Greenlining faxed the Daily Planet its 2002 tax returns, which listed four contributions, including $250,000 from Washington Mutual, $300,000 from Wells Fargo, $450,000 from the California Endowment, and $1.67 million from the Frente Foundation, a Latino charitable organization. 

In 1998, Greenlining came under fire from the consumer rights organization Foundation for Tax Payers and Consumer Rights for taking “at least $300,000” from utility companies and then opposing FTCR’s Proposition 9 that would have derailed a proposed public utility bailout for bad investments. 

In a letter to Gamboa, the FTCR’s Harvey Rosenfield blasted the institute for exploiting the people they claimed to represent. “Your efforts are always devoid of more than a few crumbs at most for the poor, symbolic gestures that are a cheap price for the utilities, insurance companies and banks to pay to obtain a seal of approval from self-appointed representatives of the poor,” he wrote. 

“We get a lot of criticism from [anti-corporate] purists,” acknowledged Turner, who defended the institute’s stand on Proposition 9. 

“We are not anti-corporate,” he continued. “We are for community empowerment, investment and development. Corporations have a role to play in that.”  

One exception so far is the casino industry which is seeking to push itself into minority communities by holding out the promise of jobs and tax revenue. Turner called casino operators “another special interest” and said the institute hasn’t taken a position on Gov. Schwarzenegger’s proposal to establish a casino in San Pablo. 

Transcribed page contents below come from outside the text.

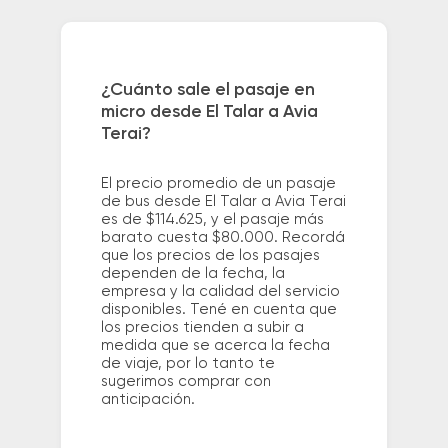
¿Cuánto sale el pasaje en
micro desde El Talar a Avia
Terai?
El precio promedio de un pasaje
de bus desde El Talar a Avia Terai
es de $114.625, y el pasaje más
barato cuesta $80.000. Recordá
que los precios de los pasajes
dependen de la fecha, la
empresa y la calidad del servicio
disponibles. Tené en cuenta que
los precios tienden a subir a
medida que se acerca la fecha
de viaje, por lo tanto te
sugerimos comprar con
anticipación.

At the moment, Greenlining is embarking on several initiatives. The institute is working with corporate partners to improve access to heath care in minority neighborhoods. Legislatively, it is pushing for universal health insurance, the preservation of Social Security and publicly financed elections, with an eye to a state ballot measure in 2008. 

To boost its policy credentials it is partnering with UC Berkeley’s School of Public Policy and Institute of Governmental Studies. And to train future leaders it runs an academy for college students and operates Casa Joaquin, a UC Berkeley dormitory remade as a politically-conscious multi-ethnic living space. 

Perhaps its most ambitious project, Turner said, is in Merced where, instead of its traditional role of facilitating financial opportunities for other groups, Greenlining is taking the lead to join lenders, insurers, utility companies and developers in building 50 units of affordable housing near the new UC Merced campus.  

The initiative came after Greenlining released a report in 2003 warning city leaders that poor residents would be forced out of Merced by a housing shortage unless they took bold action such as fostering “private-public partnerships, reducing regulatory and environmental barriers to housing, creating incentives for higher-density housing or multi-family housing, hiring UC staff locally and utilizing in-fill and vacant properties for housing.”  

While the project would catapult the institute into new territory, Turner instead said Greenlining’s future rested in using its brain trust to better wed minorities and capital.  

“We make the opportunities,” he said. “Others have to seize it.”?